Yes, some elements of your personal medical history are protected INSIDE of doctor offices and hospitals by HIPAA and other laws, there are plenty of other unsecured and correlated data outside those offices that can link to greater risk of early death, behavioral, financial or other risks.

“All you need to know is how much someone weighs, what kind of food he or she eats, how much exercise they get, and so forth.  Much of that information is publicly available, can be bought, or can be legally requested in insurance applications.  One health insurance actuary told me that such “lifestyle” data is a much better predictor than age of who is going to contract, say, diabetes.  Among 45-year olds, for example, there is an eightfold difference in annual medical spending between the highest-risk lifestyle group and the lowest,” Davenport writes.
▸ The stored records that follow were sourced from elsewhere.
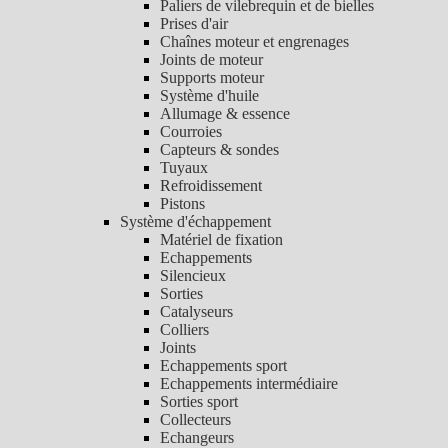
Paliers de vilebrequin et de bielles
Prises d'air
Chaînes moteur et engrenages
Joints de moteur
Supports moteur
Système d'huile
Allumage & essence
Courroies
Capteurs & sondes
Tuyaux
Refroidissement
Pistons
Système d'échappement
Matériel de fixation
Echappements
Silencieux
Sorties
Catalyseurs
Colliers
Joints
Echappements sport
Echappements intermédiaire
Sorties sport
Collecteurs
Echangeurs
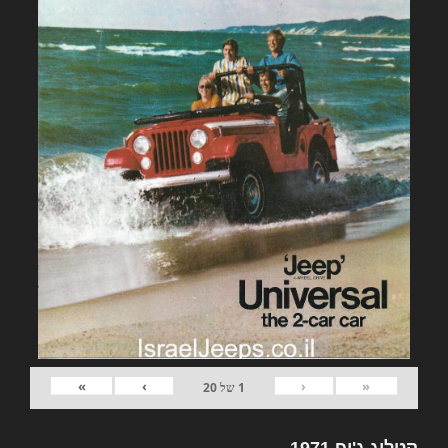
»
›
‹
«
1
של
20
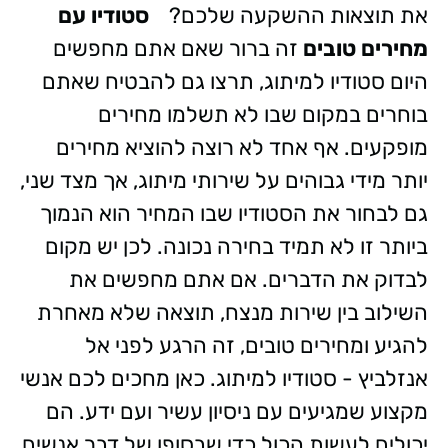
את תוצאות ההשקעה שלכם?
סטודיו עם
מחירים טובים
זה ברור שאם אתם מחפשים
היום סטודיו למיתוג, תרצו גם להבטיח שאתם
בוחרים במקום שבו לא תשלמו מחירים
מופקעים. אף אחד לא רוצה להוציא מחירים
יותר מידי גבוהים על שירותי מיתוג, אך מצד שני,
גם לבחור את הסטודיו שבו המחיר הוא הנמוך
ביותר זו לא תמיד בחירה נכונה. לכן יש מקום
לבדוק את הדברים. אם אתם מחפשים את
השילוב בין שירות מנצח, תוצאה שלא מאחרת
להגיע ומחירים טובים, זה הרגע לפני אל
אנזלביץ - סטודיו למיתוג. כאן מחכים לכם אנשי
מקצוע שמגיעים עם ניסיון עשיר ועם ידע. הם
יכולים לעשות הכול כדי שבסופו של דבר אנשים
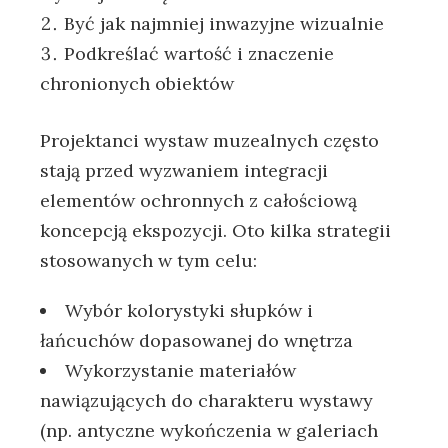
Być jak najmniej inwazyjne wizualnie
Podkreślać wartość i znaczenie
chronionych obiektów
Projektanci wystaw muzealnych często
stają przed wyzwaniem integracji
elementów ochronnych z całościową
koncepcją ekspozycji. Oto kilka strategii
stosowanych w tym celu:
Wybór kolorystyki słupków i
łańcuchów dopasowanej do wnętrza
Wykorzystanie materiałów
nawiązujących do charakteru wystawy
(np. antyczne wykończenia w galeriach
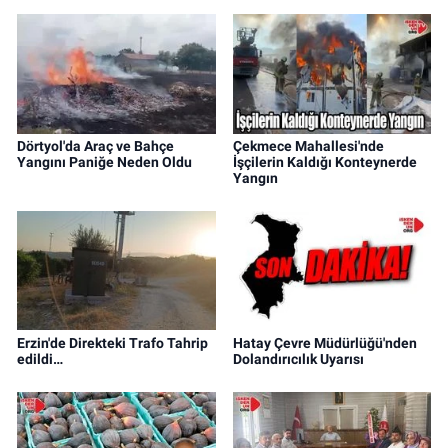
Dörtyol'da Araç ve Bahçe
Çekmece Mahallesi'nde
Yangını Paniğe Neden Oldu
İşçilerin Kaldığı Konteynerde
Yangın
Erzin'de Direkteki Trafo Tahrip
Hatay Çevre Müdürlüğü'nden
edildi…
Dolandırıcılık Uyarısı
Lifestyle indicators are already gaining popularity in health insurance firms, who enroll certain customers in “disease management” programs. Some can reduce risks of certain conditions.  But Davenport notes that data can also be used to refuse coverage, or to price coverage at a much higher level.  Sometimes the details unearthed by advanced analytics can have unexpected or negative results.

The prospect of universal coverage in the United States could move more people to shop for insurance as individuals (and trackable) instead of as employees who might be harder to classify as group.  It will be possible for insurance firms to identify which customers will be profitable, and which will cost too much money to insure.  And some insurers will be better at predicting risk than others.  “This will lead to dramatic differences in performance between the more and less analytical health insurers.

Some will go out of business, creating disruption for the entire industry and its consumers,” Davenport predicts.  “If there is a “public option” that takes consumers no one else wants, it will undoubtedly get the citizens who are most likely to acquire expensive diseases.  Taxpayers will foot the bill, while the private health insurers who are good at prediction will become much richer.”

Auto insurers, for instance, have used “risk adjustment” in many states, sharing losses when they arise and preventing companies from skimming only the most desirable clients.  Another view comes from the public radio program “Marketplace” which found healthcare outcomes showed worse care or repeat hospitalization for minority patients compared with native English speakers.  A Nov. 23 report explored ways hospitals and insurers are looking to better data for improving predictive, responsive information.  For example, cultural details identifying someone more specifically as Cambodian, Indian or Japanese instead of more generically as “Asian” can make a difference when communicating care or prescription drug use.